Management Information Systems Notes

Data in Organizations

  • Transactional Data (internal): Data from day-to-day operations (customer, financial, product data).
  • Non-transactional Data (external): Data from external sources (social media, internet, sensors, purchased data).

Big Data

  • Massive unstructured/structured data sets from various sources.
  • Volumes too large for typical DBMS.
  • High volume, velocity, variety.
  • Big data analysis analyzes all data, while transactional data analysis analyzes small subsets.

File Organization Terms

  • Database: Group of related files.
  • File (table): Group of records of the same type.
  • Record: Group of related fields.
  • Field: Group of characters.
  • Entity: Person, place, or thing.
  • Attribute: Characteristic describing an entity.

Data Hierarchy

  • Bit (0 or 1) -> Byte (character) -> Field -> Record -> File -> Database.

Database Management Systems (DBMS)

  • Relational Database: Collections of related tables.
  • DBMS: Interfaces between applications and physical data files.
  • Solves problems of traditional file environment.
  • Data dictionary: Definitions of data elements.

Relational DBMS

  • Data represented as two-dimensional tables.
  • Entity-Relationship Data Model: track entities (order, customer, supplier) and attributes (OrderNumber, CustomerNumber).
  • Identifier: Uniquely identifies one entity instance (CustomerNumber).

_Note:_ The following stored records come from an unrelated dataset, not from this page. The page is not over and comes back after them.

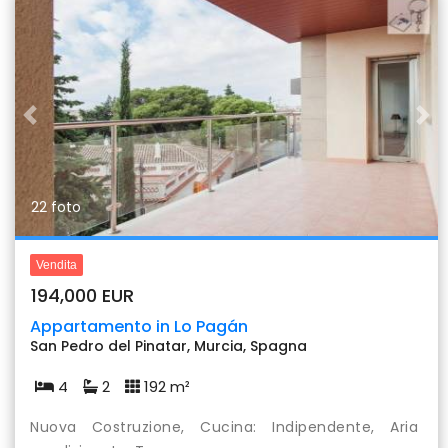
Previous
Nex
22 foto
Vendita
194,000 EUR
Appartamento in Lo Pagán
San Pedro del Pinatar, Murcia, Spagna
4
2
192 m²
Nuova Costruzione, Cucina: Indipendente, Aria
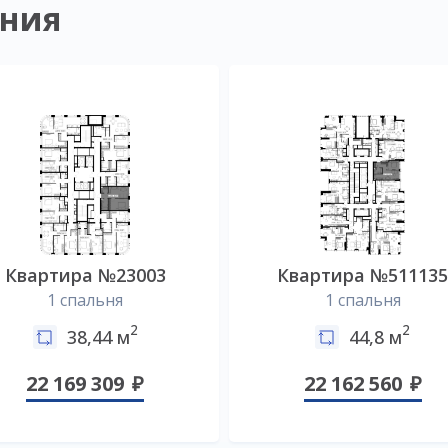
ния
Квартира №23003
Квартира №51113
1 спальня
1 спальня
2
2
38,44 м
44,8 м
22 169 309
22 162 560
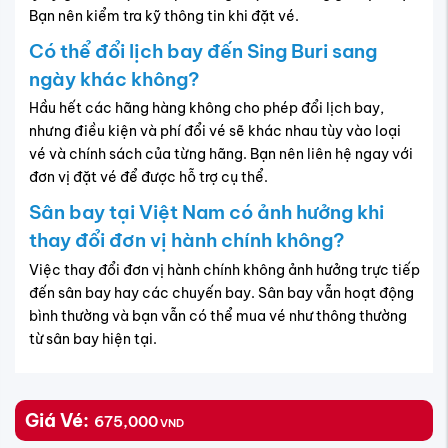
Giảm 200.000đ khi đặt vé khứ hồi, lên đến
1.800.000đ/Đơn hàng
Hạn sử dụng: 15/04 - 30/04
Điều kiện
Nhập mã khi thanh toán
SUMMER100
Sao chép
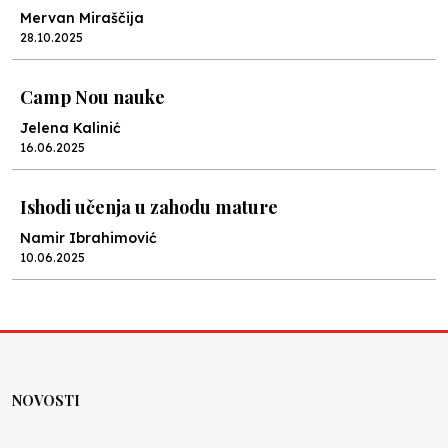
Mervan Miraščija
28.10.2025
Camp Nou nauke
Jelena Kalinić
16.06.2025
Ishodi učenja u zahodu mature
Namir Ibrahimović
10.06.2025
Kraj školske godine, fotofiniš
Anes Osmić
04.06.2025
NOVOSTI
Reformar’s Coming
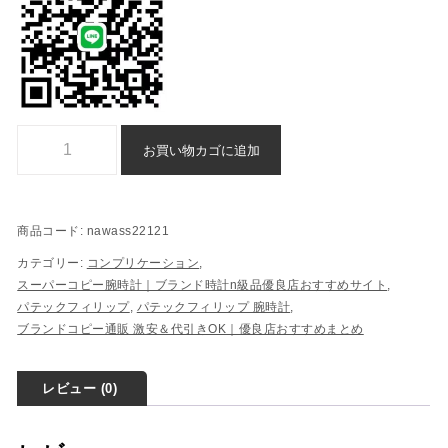
腕時計 パテックフィリップ コンプリケーション スーパー コピー n 級 品 代
お買い物カゴに追加
商品コード:
nawass22121
カテゴリー:
コンプリケーション
,
スーパーコピー腕時計｜ブランド時計n級品優良店おすすめサイト
,
パテックフィリップ
,
パテックフィリップ 腕時計
,
ブランドコピー通販 激安＆代引きOK｜優良店おすすめまとめ
レビュー (0)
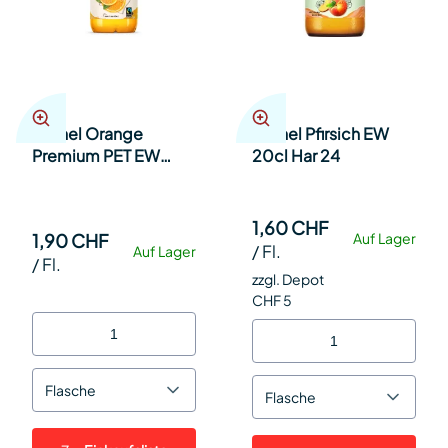
Michel Orange
Michel Pfirsich EW
Premium PET EW
20cl Har 24
33cl SP 4x6
1,60 CHF
1,90 CHF
Auf Lager
/
Fl.
Auf Lager
/
Fl.
zzgl. Depot
CHF 5
Flasche
Flasche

Designing Relational Databases

  • Conceptual (logical) design: Abstract model.
  • Normalization: Minimizes redundant data, builds relationships using primary and foreign keys.

Keys

  • Key field: Uniquely identifies each record.
  • Primary key: Field in table used for key fields.
  • Foreign key: Primary key used in another table for look-up.

Structured Query Language (SQL)

  • Data manipulation language to add, change, delete, retrieve data.
  • SELECT: Creates a subset of data.
  • JOIN: Combines tables using keys.
  • PROJECT: Creates a subset of columns in a table.

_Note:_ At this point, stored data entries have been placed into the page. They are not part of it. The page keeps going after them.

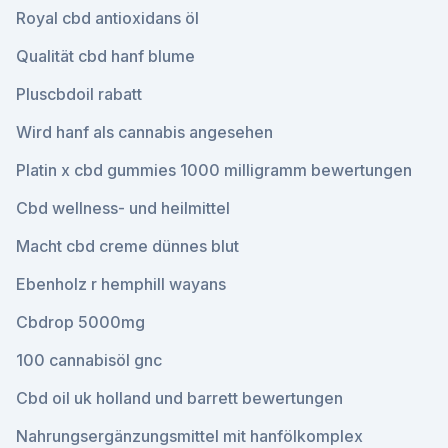
Royal cbd antioxidans öl
Qualität cbd hanf blume
Pluscbdoil rabatt
Wird hanf als cannabis angesehen
Platin x cbd gummies 1000 milligramm bewertungen
Cbd wellness- und heilmittel
Macht cbd creme dünnes blut
Ebenholz r hemphill wayans
Cbdrop 5000mg
100 cannabisöl gnc
Cbd oil uk holland und barrett bewertungen
Nahrungsergänzungsmittel mit hanfölkomplex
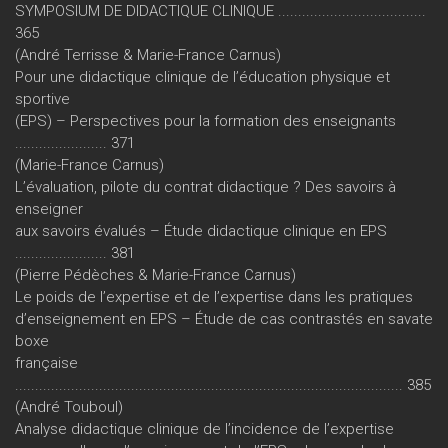
SYMPOSIUM DE DIDACTIQUE CLINIQUE .....................................
365
(André Terrisse & Marie-France Carnus)
Pour une didactique clinique de l’éducation physique et
sportive
(EPS) – Perspectives pour la formation des enseignants
....................... 371
(Marie-France Carnus)
L’évaluation, pilote du contrat didactique ? Des savoirs à
enseigner
aux savoirs évalués – Étude didactique clinique en EPS
....................... 381
(Pierre Pédèches & Marie-France Carnus)
Le poids de l’expertise et de l’expertise dans les pratiques
d’enseignement en EPS – Étude de cas contrastés en savate
boxe
française
................................................................................................. 385
(André Touboul)
Analyse didactique clinique de l’incidence de l’expertise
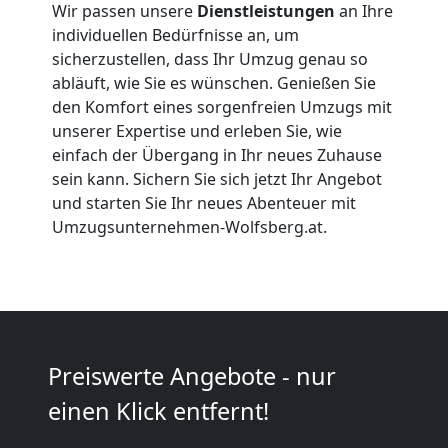
Firmenumzug
Wir passen unsere
Dienstleistungen
an Ihre
individuellen Bedürfnisse an, um
Wolfsberg
sicherzustellen, dass Ihr Umzug genau so
abläuft, wie Sie es wünschen. Genießen Sie
den Komfort eines sorgenfreien Umzugs mit
Büroumzug
unserer Expertise und erleben Sie, wie
einfach der Übergang in Ihr neues Zuhause
Wolfsberg
sein kann. Sichern Sie sich jetzt Ihr Angebot
und starten Sie Ihr neues Abenteuer mit
Umzugsunternehmen-Wolfsberg.at.
Expressumzug
Wolfsberg
Tragehilfe
Preiswerte Angebote - nur
einen Klick entfernt!
Wolfsberg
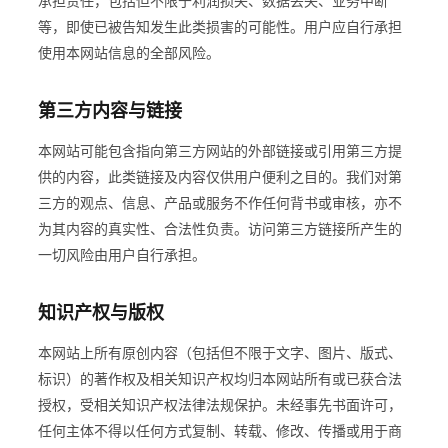
承担责任，包括但不限于利润损失、数据丢失、业务中断
等，即使已被告知发生此类损害的可能性。用户应自行承担
使用本网站信息的全部风险。
第三方内容与链接
本网站可能包含指向第三方网站的外部链接或引用第三方提
供的内容，此类链接及内容仅供用户便利之目的。我们对第
三方的观点、信息、产品或服务不作任何背书或审核，亦不
为其内容的真实性、合法性负责。访问第三方链接所产生的
一切风险由用户自行承担。
知识产权与版权
本网站上所有原创内容（包括但不限于文字、图片、版式、
标识）的著作权及相关知识产权均归本网站所有或已获合法
授权，受相关知识产权法律法规保护。未经事先书面许可，
任何主体不得以任何方式复制、转载、修改、传播或用于商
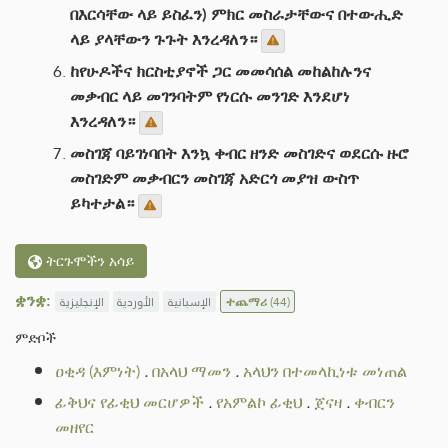
በእርሳቸው ላይ ይስፈን) ምክር መስራታቸውና በተውሒድ
ላይ ያላቸውን ጉጉት እንረዳለን።
ከየሁዶችና ክርስቲያኖች ጋር መመሳሰል መከልከሉንና
መቃብር ላይ መገንባትም የነርሱ መንገድ እንደሆነ
እንረዳለን።
መስገጃ ባይገነባበት እንኳ ቀብር ዘንድ መስገድና ወደርሱ ዙሮ
መስገድም መቃብርን መስገጃ አድርጎ መያዝ ውስጥ
ይካተታል።
ትርጉሞችን አሳይ
ቋንቋ:
الإنجليزية
الأوردية
الإسبانية
ተጨማሪ
(44)
ምድቦች
ዐቂዳ (እምነት)
.
በአላህ ማመን
.
አላህን በተመላኪነቱ መነጠል
ፊቅህና የፊቂህ መርሆዎች
.
የአምልኮ ፊቂህ
.
ጀናዛ
.
ቀብርን
መዘየር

Non-Relational Databases (NoSQL)

  • Flexible data model, no specific structure required.
  • Data stored across distributed machines (nodes).
  • Easier to scale, handles large volumes of unstructured data.
  • Fault-tolerant: Data replicated across machines.
  • Used through cloud services (DBaaS) or private clouds.

Business Intelligence (BI)

  • Transformation of data into actionable knowledge.

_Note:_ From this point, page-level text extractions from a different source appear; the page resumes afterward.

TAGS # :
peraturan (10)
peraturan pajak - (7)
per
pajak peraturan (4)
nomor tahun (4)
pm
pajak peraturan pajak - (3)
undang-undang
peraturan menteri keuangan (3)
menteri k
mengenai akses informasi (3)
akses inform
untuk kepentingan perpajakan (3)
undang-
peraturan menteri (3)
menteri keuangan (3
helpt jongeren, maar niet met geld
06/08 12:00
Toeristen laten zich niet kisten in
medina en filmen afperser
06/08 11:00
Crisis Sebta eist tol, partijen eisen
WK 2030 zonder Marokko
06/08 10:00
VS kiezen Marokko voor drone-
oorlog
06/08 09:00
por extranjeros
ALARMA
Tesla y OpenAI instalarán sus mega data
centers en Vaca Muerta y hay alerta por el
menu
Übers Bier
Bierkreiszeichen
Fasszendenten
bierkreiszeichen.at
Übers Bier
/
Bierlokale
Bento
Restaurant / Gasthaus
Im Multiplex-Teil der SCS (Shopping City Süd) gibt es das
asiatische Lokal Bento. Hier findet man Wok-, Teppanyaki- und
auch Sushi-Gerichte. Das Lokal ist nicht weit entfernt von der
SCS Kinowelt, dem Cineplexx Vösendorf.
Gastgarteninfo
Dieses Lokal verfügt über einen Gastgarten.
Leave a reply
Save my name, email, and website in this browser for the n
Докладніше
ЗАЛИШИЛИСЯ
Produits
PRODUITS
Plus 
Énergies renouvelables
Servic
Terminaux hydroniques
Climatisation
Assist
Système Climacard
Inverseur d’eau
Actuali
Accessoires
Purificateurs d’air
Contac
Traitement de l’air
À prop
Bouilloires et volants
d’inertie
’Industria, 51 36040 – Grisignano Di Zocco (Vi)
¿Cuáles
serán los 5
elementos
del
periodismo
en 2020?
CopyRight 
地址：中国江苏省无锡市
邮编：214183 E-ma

Business Intelligence Infrastructure

  • Data warehouse: Stores current and historical data.
  • Data marts: Subset of data warehouse for specific functions.
  • NOSQL database (Hadoop): Enables distributed parallel processing of big data.
  • Analytic platforms: High-speed platforms for large datasets using relational and non-relational tools.

BI Users

  • Casual users: Organizational members who retrieve data (MIS for routine reports).
  • Power users/business analysts: Use DSS for sophisticated analysis, custom reports, OLAP, data mining.

Online Analytical Processing (OLAP)

  • Multidimensional data analysis.

Data Mining

  • Finds hidden patterns and relationships in datasets.

Prediction

  • Uses variables to predict unknown values.
  • Regression: Predicts a value based on other variables.

Text Mining

  • Extracts key elements from unstructured data.
  • Sentiment analysis: Uses positive and negative word lists.
  • Topic analysis: Identifies main ideas in the text.

Association Rules

  • Determines products people purchase together.

Clustering (Segmentation)

  • Groups objects into clusters based on similarity.